Supplied data.
**********
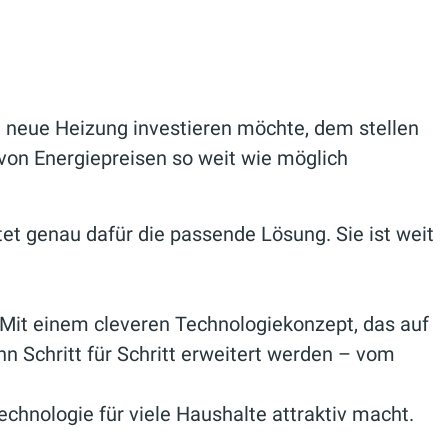
 neue Heizung investieren möchte, dem stellen
von Energiepreisen so weit wie möglich
et genau dafür die passende Lösung. Sie ist weit
 Mit einem cleveren Technologiekonzept, das auf
nn Schritt für Schritt erweitert werden – vom
chnologie für viele Haushalte attraktiv macht.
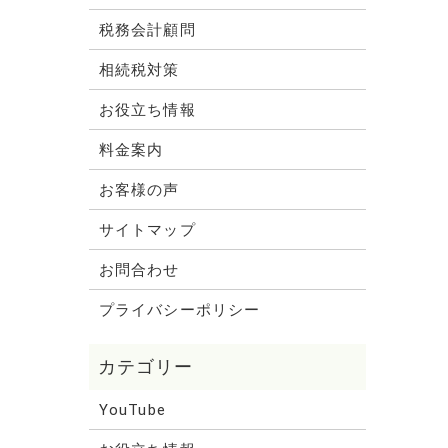
税務会計顧問
相続税対策
お役立ち情報
料金案内
お客様の声
サイトマップ
お問合わせ
プライバシーポリシー
YouTube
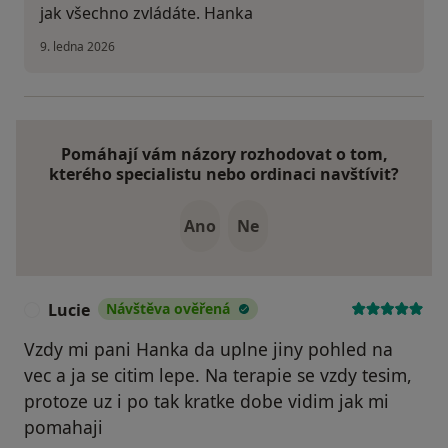
jak všechno zvládáte. Hanka
9. ledna 2026
Pomáhají vám názory rozhodovat o tom,
kterého specialistu nebo ordinaci navštívit?
Ano
Ne
Lucie
Návštěva ověřená
L
Vzdy mi pani Hanka da uplne jiny pohled na
vec a ja se citim lepe. Na terapie se vzdy tesim,
protoze uz i po tak kratke dobe vidim jak mi
pomahaji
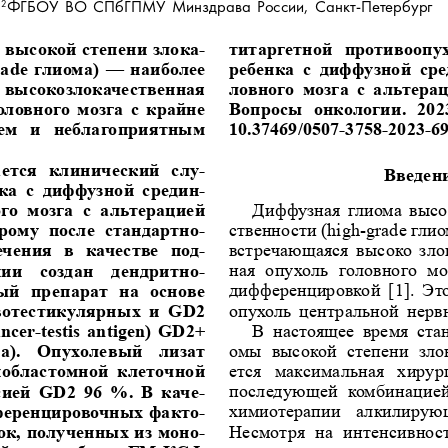
ФГБОУ ВО СПбГПМУ Минздрава России, Санкт-Петербург
2
-
 высокой степени злока
титаргетной  противоопух
ade  глиома) 
—  наиболее 
ребенка  с  диффузной  ср
 высокозлокачественная 
ловного  мозга  с  альтерац
ловного  мозга  с  крайне 
Вопросы  онкологии.  2023;
ем  и  неблагоприятным 
10.37469/0507-3758-2023-69
-
ается  клинический  слу
Введен
-
нка  с  диффузной  средин
Диффузная глиома высок
го  мозга  с  альтерацией 
-
ственности (high-grade глио
орому  после  стандартно
-
встречающаяся высоко зло
чения  в  качестве  под
-
ная  опухоль  головного  мо
и   создан   дендритно
дифференцировкой  [1].  Это
й  препарат  на  основе 
опухоль центральной нерв
отестикулярных  и  GD2 
В  настоящее  время  ста
cer-testis  antigen)  GD2+ 
омы  высокой  степени  зло
на).   Опухолевый   лизат 
ется  максимальная  хирург
иобластомной  клеточной 
-
последующей  комбинацией 
ией  GD2  96 
%.  В  каче
-
химиотерапии  алкилирующ
ференцировочных факто
-
Несмотря  на  интенсивност
ок, полученных из моно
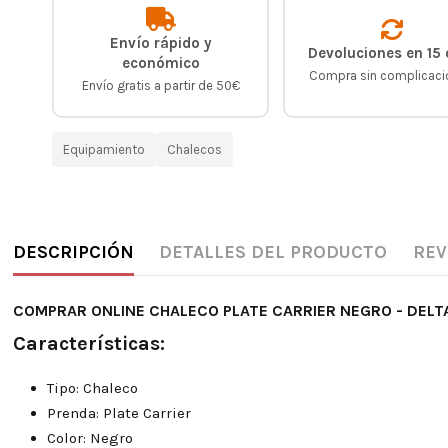
Envío rápido y
Devoluciones en 15 
económico
Compra sin complicac
Envío gratis a partir de 50€
Equipamiento
Chalecos
DESCRIPCIÓN
DETALLES DEL PRODUCTO
REV
COMPRAR ONLINE CHALECO PLATE CARRIER NEGRO - DELT
Características:
Tipo: Chaleco
Prenda: Plate Carrier
Color: Negro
**********
Exercise brief.
Pick out every line above that contains the word "опухоль" and copy it.

Finished task.
ная  опухоль  головного  мо
опухоль центральной нерв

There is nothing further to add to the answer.